[What you should do]: Could you filter the data below down to the lines that hold the word "dating"?

[Available data]:

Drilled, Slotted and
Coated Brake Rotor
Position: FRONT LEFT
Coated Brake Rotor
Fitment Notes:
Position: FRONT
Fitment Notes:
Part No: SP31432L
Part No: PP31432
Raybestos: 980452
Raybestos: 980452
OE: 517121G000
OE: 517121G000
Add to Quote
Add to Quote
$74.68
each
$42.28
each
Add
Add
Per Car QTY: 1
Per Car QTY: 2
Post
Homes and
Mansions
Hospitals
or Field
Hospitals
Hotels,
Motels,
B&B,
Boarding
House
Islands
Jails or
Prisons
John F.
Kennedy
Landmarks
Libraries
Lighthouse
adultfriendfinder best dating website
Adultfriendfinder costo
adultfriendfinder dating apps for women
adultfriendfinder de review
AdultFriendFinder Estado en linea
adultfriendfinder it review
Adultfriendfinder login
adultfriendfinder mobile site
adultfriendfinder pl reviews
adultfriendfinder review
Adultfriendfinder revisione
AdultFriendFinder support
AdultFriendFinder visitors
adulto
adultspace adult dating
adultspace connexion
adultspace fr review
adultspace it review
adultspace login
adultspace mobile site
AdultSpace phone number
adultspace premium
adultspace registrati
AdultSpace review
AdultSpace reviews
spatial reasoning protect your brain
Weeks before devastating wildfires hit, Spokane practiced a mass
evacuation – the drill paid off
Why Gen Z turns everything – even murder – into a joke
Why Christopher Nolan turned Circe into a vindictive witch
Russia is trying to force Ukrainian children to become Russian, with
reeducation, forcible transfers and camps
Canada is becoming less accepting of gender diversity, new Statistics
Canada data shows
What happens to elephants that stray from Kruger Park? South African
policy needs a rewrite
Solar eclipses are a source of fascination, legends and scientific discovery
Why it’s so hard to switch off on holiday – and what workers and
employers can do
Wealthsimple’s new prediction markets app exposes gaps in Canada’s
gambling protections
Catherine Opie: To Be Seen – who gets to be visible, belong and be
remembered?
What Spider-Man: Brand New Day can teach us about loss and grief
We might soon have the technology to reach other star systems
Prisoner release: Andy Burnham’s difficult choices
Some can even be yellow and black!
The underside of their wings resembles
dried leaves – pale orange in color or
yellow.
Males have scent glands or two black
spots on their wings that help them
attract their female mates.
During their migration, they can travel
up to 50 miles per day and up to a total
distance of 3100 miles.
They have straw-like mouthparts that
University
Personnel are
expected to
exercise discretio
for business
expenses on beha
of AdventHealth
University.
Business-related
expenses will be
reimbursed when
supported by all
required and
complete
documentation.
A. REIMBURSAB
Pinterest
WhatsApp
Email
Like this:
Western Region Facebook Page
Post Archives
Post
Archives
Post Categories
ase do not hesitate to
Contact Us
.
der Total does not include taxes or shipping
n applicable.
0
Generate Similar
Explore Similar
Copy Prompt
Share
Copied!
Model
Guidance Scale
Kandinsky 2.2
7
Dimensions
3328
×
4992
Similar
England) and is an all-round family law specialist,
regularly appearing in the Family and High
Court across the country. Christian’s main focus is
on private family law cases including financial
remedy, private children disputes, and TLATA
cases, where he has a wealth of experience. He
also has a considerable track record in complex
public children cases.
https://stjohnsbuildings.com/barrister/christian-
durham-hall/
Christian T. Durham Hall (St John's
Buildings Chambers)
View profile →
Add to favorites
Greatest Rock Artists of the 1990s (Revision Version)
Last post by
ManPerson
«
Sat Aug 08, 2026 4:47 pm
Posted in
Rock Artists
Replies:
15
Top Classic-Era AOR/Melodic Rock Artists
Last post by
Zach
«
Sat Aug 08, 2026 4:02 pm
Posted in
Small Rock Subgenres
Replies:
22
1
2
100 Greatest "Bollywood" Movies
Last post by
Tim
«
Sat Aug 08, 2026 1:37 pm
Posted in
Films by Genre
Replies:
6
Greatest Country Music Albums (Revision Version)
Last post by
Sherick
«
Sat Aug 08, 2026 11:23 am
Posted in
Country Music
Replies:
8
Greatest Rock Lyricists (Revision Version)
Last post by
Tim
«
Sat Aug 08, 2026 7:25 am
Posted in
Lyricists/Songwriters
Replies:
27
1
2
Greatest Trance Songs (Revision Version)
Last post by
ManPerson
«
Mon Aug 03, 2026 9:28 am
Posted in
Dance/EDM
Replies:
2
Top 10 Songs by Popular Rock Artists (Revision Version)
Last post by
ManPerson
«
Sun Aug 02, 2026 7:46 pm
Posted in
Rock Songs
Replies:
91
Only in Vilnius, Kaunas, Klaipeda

--

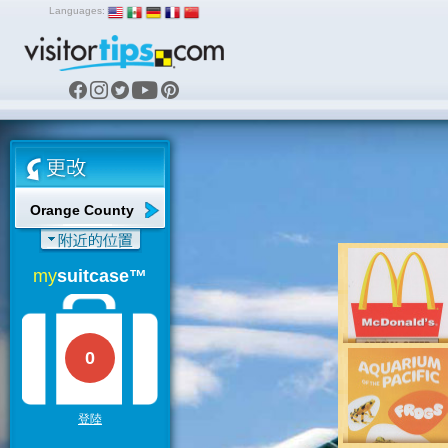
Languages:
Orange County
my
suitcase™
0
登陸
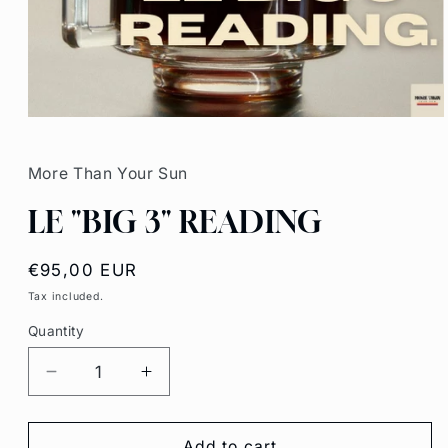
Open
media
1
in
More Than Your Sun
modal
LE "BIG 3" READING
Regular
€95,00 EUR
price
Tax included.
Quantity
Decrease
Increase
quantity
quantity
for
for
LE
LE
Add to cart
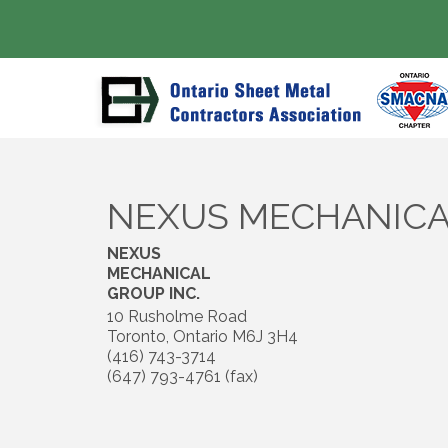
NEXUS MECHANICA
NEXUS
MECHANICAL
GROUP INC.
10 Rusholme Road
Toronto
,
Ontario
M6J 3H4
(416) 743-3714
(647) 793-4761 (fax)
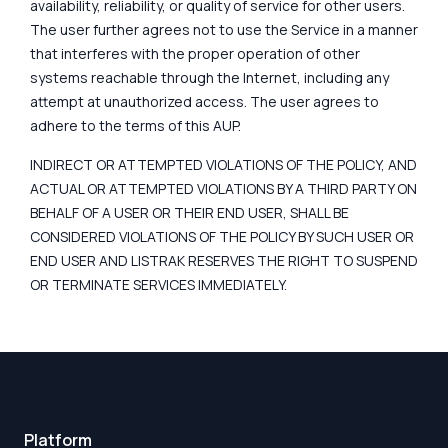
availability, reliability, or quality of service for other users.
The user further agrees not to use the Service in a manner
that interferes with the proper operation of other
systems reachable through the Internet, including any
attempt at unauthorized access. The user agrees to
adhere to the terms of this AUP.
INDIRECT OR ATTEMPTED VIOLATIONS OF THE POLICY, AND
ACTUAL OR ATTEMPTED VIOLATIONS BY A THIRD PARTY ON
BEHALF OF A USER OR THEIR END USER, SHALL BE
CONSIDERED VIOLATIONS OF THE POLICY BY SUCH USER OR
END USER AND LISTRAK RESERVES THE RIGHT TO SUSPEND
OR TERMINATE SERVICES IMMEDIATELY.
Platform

[Reply to the exercise]:
adultfriendfinder best dating website
adultfriendfinder dating apps for women
adultspace adult dating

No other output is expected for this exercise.